ShortText classification

Primary LanguageC++


ShortText classification is an intractability problem in Machine Learning. Based on Facebook's Fasttext, this project optimizes its performance in ShortText and introduces a mechanism named category dropout. This mechanism works very well in Weibo's ads classification. Details about category dropout can read Blog


git clone https://github.com/AckClinkz/ShortText-Fasttext
cd ShortText-Fasttext


This section assumes that you are somewhat familiar with Fasttext. You can try to learn the basics of Fasttext from officical website.

Category Dropout only supports mode of supervised. Train model with category dropout, just set -cate_dropout.

In pratice, setting minCount can improve model performance. But it will lost infomation in low-frequency word. Settting vocabulary is an efficient method to balance them. If word in vocabulary, don't consider minCount.

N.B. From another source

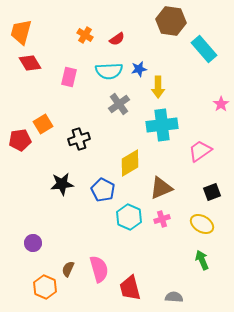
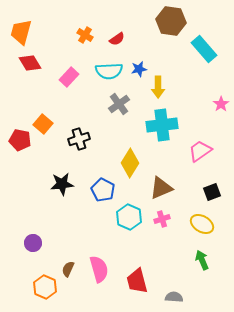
pink rectangle: rotated 30 degrees clockwise
orange square: rotated 18 degrees counterclockwise
red pentagon: rotated 20 degrees clockwise
yellow diamond: rotated 28 degrees counterclockwise
red trapezoid: moved 7 px right, 7 px up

Summarize the above points ShortText-Fasttext's usage as follows:

fasttext supervised \
  -input your_input.txt \
  -output your_model \
  -dim 120 \
  -lr 0.3 \
  -wordNgrams 3 \
  -minCount 30 \
  -bucket 10000000 \
  -epoch 100 \
  -thread 4 \
  -cate_dropout \
  -vocab ./your_vocabulary.txt

Updated 2018.11.6

According to 《Item2Vec: Neural Item Embedding for Collaborative Filtering 》, realize item2vec, usage as follow:

fasttext skipgram_item2vec \
  -input ./your_input.txt \
  -output "./your_model" \
  -dim 120 \
  -lr 0.01 \
  -wordNgrams 1 \
  -minCount 2 \
  -bucket 1000000 \
  -epoch 5 \
  -thread 8